Saturday, November 19, 2005

To Ensure Fair & Equitable California Schools - Step Up Demands for Adequate Funding

With the Governor’s defeat in the Nov 05 Special Election and his popularity in decline and the Rob Reiner California Preschool for All Ballot Initiative headed for the June 2006 ballot, advocates for adequacy of funding for CA schools should be building their base and strategizing for bigger reforms at the state level in the years to come.

The Oakland-based Applied Research Center convened a racial justice summit last Wednesday at the State Building in downtown Oakland. ARC’s Tammy Johnson and Alfredo De Avila deserve an incredible amount of credit in convening an incredible group of sharp policy folks from many areas mixed in with community organizers and policy makers.

In the very frank discussion during the summit’s education working group, most of the 50 or so in attendance pointed to the inequality of funding of schools in low income communities of color [or some problem related to this] as the major issue that they wanted to address in their organizing or advocacy work.

Sacramento State University Professor and activist Duane Campbell points this out too in his Choosing Democracy Blog where he cites the Public Policy Institute of California’s October 29, 2003 report Reality Check: Expectations For California Students Outstrip Resources .

The differences between California and the nation are striking on both dimensions.

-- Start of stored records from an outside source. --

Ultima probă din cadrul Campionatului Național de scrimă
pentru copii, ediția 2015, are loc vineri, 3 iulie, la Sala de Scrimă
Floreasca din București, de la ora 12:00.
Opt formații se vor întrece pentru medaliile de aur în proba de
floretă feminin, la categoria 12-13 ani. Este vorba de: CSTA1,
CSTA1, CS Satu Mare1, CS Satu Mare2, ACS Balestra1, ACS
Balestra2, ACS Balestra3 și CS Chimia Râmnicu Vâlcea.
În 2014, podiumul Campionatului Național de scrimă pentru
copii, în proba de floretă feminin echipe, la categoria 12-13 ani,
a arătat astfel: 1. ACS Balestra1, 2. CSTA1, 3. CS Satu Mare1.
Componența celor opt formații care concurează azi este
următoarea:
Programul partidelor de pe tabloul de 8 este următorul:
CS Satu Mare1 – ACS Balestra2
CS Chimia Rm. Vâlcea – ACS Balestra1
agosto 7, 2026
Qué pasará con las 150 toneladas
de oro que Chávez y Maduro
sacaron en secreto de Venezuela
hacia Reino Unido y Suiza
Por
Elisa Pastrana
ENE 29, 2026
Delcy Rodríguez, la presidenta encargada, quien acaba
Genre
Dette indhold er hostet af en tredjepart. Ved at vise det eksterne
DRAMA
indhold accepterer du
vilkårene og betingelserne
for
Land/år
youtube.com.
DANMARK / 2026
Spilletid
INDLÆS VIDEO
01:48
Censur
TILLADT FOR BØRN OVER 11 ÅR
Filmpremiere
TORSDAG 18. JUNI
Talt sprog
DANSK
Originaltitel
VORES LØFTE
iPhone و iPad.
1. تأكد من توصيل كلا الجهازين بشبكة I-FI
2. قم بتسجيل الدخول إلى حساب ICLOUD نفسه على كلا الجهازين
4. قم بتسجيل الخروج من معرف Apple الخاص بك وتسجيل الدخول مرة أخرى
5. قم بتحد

For example, California has 25 percent fewer teachers per pupil and spends approximately 9 percent less per student than schools in the rest of the United States.

Yet, to meet the state’s performance goals under the API system, approximately 70 percent of students at every school would have to exceed the national median on the Stanford 9 achievement test. “These are exceptionally high standards by any measure,” says PPIC research fellow Heather Rose, who co-authored the study, High Expectations, Modest Means: The Challenge Facing California’s Public Schools. “California expects students to do much better than students in other states, but with fewer means.”

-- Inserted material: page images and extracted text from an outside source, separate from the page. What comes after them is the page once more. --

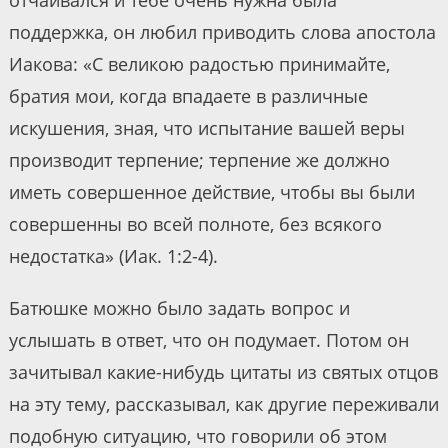
поддержка, он любил приводить слова апостола
Иакова: «С великою радостью принимайте,
братия мои, когда впадаете в различные
искушения, зная, что испытание вашей веры
производит терпение; терпение же должно
иметь совершенное действие, чтобы вы были
совершенны во всей полноте, без всякого
недостатка» (Иак. 1:2-4).
Батюшке можно было задать вопрос и
услышать в ответ, что он подумает. Потом он
зачитывал какие-нибудь цитаты из святых отцов
на эту тему, рассказывал, как другие переживали
подобную ситуацию, что говорили об этом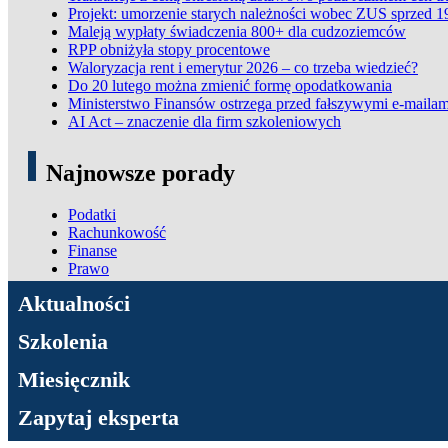
Projekt: umorzenie starych należności wobec ZUS sprzed 1
Maleją wypłaty świadczenia 800+ dla cudzoziemców
RPP obniżyła stopy procentowe
Waloryzacja rent i emerytur 2026 – co trzeba wiedzieć?
Do 20 lutego można zmienić formę opodatkowania
Ministerstwo Finansów ostrzega przed fałszywymi e-mailam
AI Act – znaczenie dla firm szkoleniowych
Najnowsze porady
Podatki
Rachunkowość
Finanse
Prawo
ADN Podatki
Aktualności
Szkolenia
Miesięcznik
Zapytaj eksperta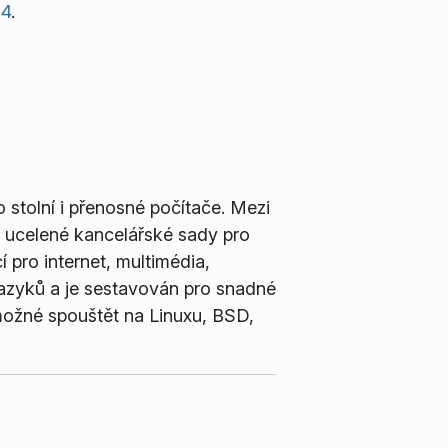
04
.
 stolní i přenosné počítače. Mezi
 ucelené kancelářské sady pro
 pro internet, multimédia,
jazyků a je sestavován pro snadné
 možné spouštět na Linuxu, BSD,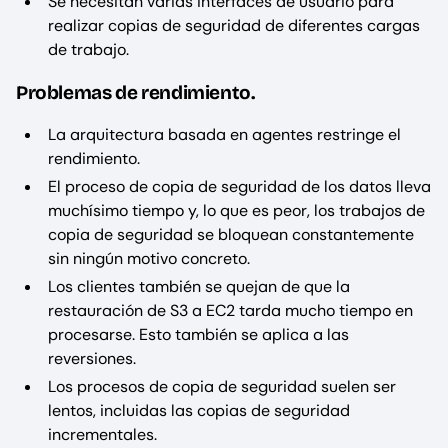
Se necesitan varias interfaces de usuario para
realizar copias de seguridad de diferentes cargas
de trabajo.
Problemas de rendimiento.
La arquitectura basada en agentes restringe el
rendimiento.
El proceso de copia de seguridad de los datos lleva
muchísimo tiempo y, lo que es peor, los trabajos de
copia de seguridad se bloquean constantemente
sin ningún motivo concreto.
Los clientes también se quejan de que la
restauración de S3 a EC2 tarda mucho tiempo en
procesarse. Esto también se aplica a las
reversiones.
Los procesos de copia de seguridad suelen ser
lentos, incluidas las copias de seguridad
incrementales.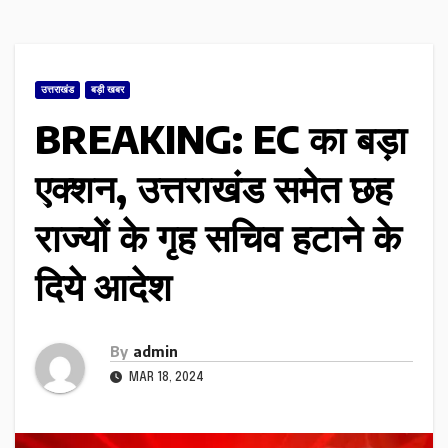
उत्तराखंड
बड़ी खबर
BREAKING: EC का बड़ा
एक्शन, उत्तराखंड समेत छह
राज्यों के गृह सचिव हटाने के
दिये आदेश
By
admin
MAR 18, 2024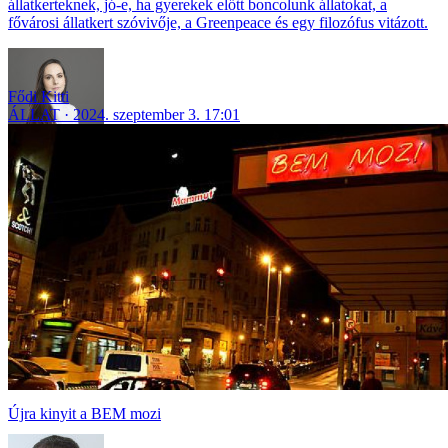
állatkerteknek, jó-e, ha gyerekek előtt boncolunk állatokat, a
fővárosi állatkert szóvivője, a Greenpeace és egy filozófus vitázott.
Fődi Kitti
ÁLLAT
2024. szeptember 3. 17:01
Újra kinyit a BEM mozi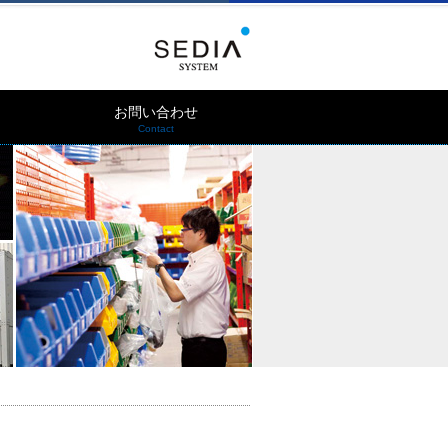
お問い合わせ
Contact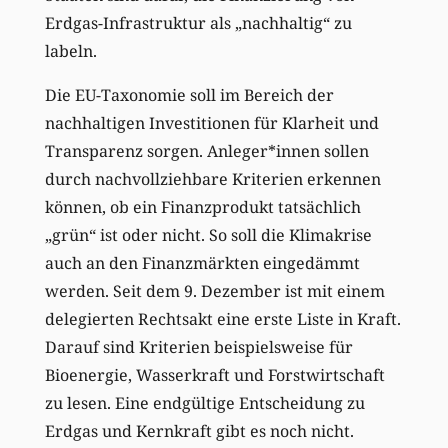
Erdgas-Infrastruktur als „nachhaltig“ zu
labeln.
Die EU-Taxonomie soll im Bereich der
nachhaltigen Investitionen für Klarheit und
Transparenz sorgen. Anleger*innen sollen
durch nachvollziehbare Kriterien erkennen
können, ob ein Finanzprodukt tatsächlich
„grün“ ist oder nicht. So soll die Klimakrise
auch an den Finanzmärkten eingedämmt
werden. Seit dem 9. Dezember ist mit einem
delegierten Rechtsakt eine erste Liste in Kraft.
Darauf sind Kriterien beispielsweise für
Bioenergie, Wasserkraft und Forstwirtschaft
zu lesen. Eine endgültige Entscheidung zu
Erdgas und Kernkraft gibt es noch nicht.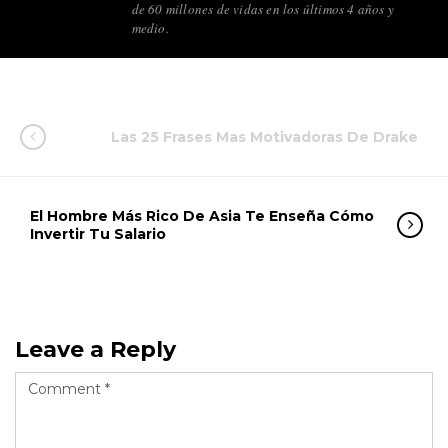
de 60 millones de vidas en los últimos 4 años y
medio.
Las 25 Frases Mas Motivadoras De Drake
El Hombre Más Rico De Asia Te Enseña Cómo
Invertir Tu Salario
Leave a Reply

California’s relatively modest school resources have less to do with low state spending generally than with a lower percentage of spending on K-12 education, higher cost of living, and larger population of school age children, according to the study. In 1999-2000, 22 percent of total government spending in California went to public schools compared to 25 percent in the rest of the nation. At the same time, there were 8 percent more pupils per capita in California than in the rest of the country.

[The authors strongly suggested the need for an overhaul of California’s horribly inequitable and structurally racist system of school finance - Eric ]

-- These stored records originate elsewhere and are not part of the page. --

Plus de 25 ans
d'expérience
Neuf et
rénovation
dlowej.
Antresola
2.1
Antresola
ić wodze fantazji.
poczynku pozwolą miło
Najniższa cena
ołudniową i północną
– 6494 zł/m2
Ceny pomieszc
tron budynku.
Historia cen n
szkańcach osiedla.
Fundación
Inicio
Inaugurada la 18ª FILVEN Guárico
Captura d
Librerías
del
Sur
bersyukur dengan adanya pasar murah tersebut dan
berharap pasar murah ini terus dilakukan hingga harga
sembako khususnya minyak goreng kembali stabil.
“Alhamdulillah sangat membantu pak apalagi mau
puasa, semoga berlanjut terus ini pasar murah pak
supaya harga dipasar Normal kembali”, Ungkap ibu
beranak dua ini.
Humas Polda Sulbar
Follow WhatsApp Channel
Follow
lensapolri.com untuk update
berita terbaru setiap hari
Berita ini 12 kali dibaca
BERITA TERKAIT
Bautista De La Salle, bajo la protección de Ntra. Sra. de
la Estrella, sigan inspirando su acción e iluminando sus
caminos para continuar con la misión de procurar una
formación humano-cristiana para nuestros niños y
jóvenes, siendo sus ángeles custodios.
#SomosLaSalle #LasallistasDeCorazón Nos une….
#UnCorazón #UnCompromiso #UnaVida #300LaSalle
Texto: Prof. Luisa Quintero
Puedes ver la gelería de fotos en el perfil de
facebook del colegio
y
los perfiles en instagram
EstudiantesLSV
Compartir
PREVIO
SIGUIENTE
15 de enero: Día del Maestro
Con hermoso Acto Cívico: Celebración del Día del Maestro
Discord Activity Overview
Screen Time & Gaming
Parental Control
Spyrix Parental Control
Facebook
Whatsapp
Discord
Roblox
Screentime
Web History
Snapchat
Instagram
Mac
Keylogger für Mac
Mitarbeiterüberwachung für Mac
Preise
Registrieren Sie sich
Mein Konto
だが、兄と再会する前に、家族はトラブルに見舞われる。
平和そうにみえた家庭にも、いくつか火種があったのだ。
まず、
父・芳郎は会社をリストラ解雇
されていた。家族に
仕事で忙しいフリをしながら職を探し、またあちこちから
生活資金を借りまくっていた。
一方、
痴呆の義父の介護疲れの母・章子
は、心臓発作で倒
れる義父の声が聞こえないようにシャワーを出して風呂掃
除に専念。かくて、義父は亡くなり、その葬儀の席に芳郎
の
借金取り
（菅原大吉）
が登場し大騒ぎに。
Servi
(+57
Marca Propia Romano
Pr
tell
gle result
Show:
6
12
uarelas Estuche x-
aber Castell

The report also raises important questions about the effectiveness of California’s system of school finance, where the amount of money provided to schools is based on previous funding levels rather than on independent needs assessments. “The way we finance schools operates on an automatic pilot mentality — doing what was done before — instead of addressing what schools really need or taking into account what specific resources really cost,” says Rose.

Professor Campbell concludes that there has been no improvement in school funding since the 2003 PPIC report.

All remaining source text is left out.